HTLV-1 Versus HIV: 40 Years of Challenges from Discovery to Treatment for Human Retroviruses and Neurological Implications

The human T cell lymphotropic virus type 1 (HTLV-1) was the first retrovirus isolated in humans (1980) contributing to the rapid identification of human immunodeficiency virus (HIV) in 1983. ^1,2 Both retroviruses share the same transmission routes (sexual contact, contaminated blood breastfeeding, and perinatal). Screening of pregnant women and blood/tissue donors have been shown to be an efficient strategy to prevent the transmission of HTLV-1 and HIV.^2–,4 However, although HIV testing is routinely performed, HTLV-1 testing is not mandatory worldwide. ^{2 –4}

HTLV-1 infection is endemic in many regions of the world predominantly in southwestern Japan, the Caribbean islands, Central and South America, sub-Saharan Africa, Melanesia, and the Middle East. ⁴ It is estimated that ∼5–10 million people are infected with HTLV-1 worldwide. However, there are many areas of the world, where HTLV-1 prevalence was never studied. ⁴ In most countries, notification of HTLV-1 infection is not compulsory, although this is not true for HIV infection. ^2,4 HIV infection has a well-known worldwide distribution with higher prevalence in Africa, Caribbean, Eastern Europe, Central Asia, and Latin America. According to worldwide data from UNAIDS, 37.9 million people are living with HIV. ³

HTLV-1 infection can lead to the development of severe neoplasia (adult T cell leukemia—lymphoma) or chronic inflammatory diseases (neurological disorders, uveitis, conjunctivitis, sicca syndrome, interstitial keratitis, Sjogren's syndrome, Hashimoto's thyroiditis and Graves' disease, pulmonary disease, infective dermatitis, myositis and arthritis, among others) in about 5%–10% of infected individuals. ^1,4 HTLV-1-associated myelopathy/tropical spastic paraparesis (HAM/TSP) is a progressive neurological disorder characterized by weakness and spasticity generally associated with low back pain and neurogenic bladder. Ten years after disease onset, 30%–50% of patients progress to a wheelchair and 45% are unable to walk without crutches. ⁴ In our cohort of 47 patients with HAM/TSP in Rio de Janeiro city, 40% had rapid progression, 51% slow progression, 9% very slow progression. The average time between the onset of symptoms and the neurological diagnosis was 6.09 ± 6.13 years. ⁵ The majority (66%) of patients were restricted to a wheelchair. ⁵ In a different context from HIV, many health care professionals remain unaware of an HTLV-1 infection, as well as the long period of viral incubation or the development of associated diseases.

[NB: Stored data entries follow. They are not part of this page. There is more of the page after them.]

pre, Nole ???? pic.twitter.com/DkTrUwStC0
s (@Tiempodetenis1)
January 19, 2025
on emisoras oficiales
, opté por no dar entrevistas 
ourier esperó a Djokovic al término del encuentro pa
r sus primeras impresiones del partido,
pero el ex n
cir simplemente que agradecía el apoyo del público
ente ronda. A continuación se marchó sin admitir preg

AIDS is the advanced clinical manifestation resulting from an immunodeficiency condition caused by HIV. ² Its main feature is the severe suppression of T cell-mediated immunity, which makes the individual susceptible to opportunistic infections and secondary neoplasms. ² In addition, neurological complications of HIV infection include conditions such as HIV-associated neurocognitive disorder, HIV-associated vacuolar myelopathy, and polyneuropathy. ² Since the 1980s, numerous antiretroviral medications have been tested and introduced for HIV treatment, leading to longer survival of HIV-infected individuals. ² Unfortunately, there is no specific treatment or vaccine for HTLV-1 infection. ⁴ Successful public health policies applied to HIV infection have not been implemented to prevent HTLV-1 infection. Overall, HTLV-1 infection and associated diseases should be considered neglected as they are endemic in low-income populations, receive reduced investment in research, in drug production and control.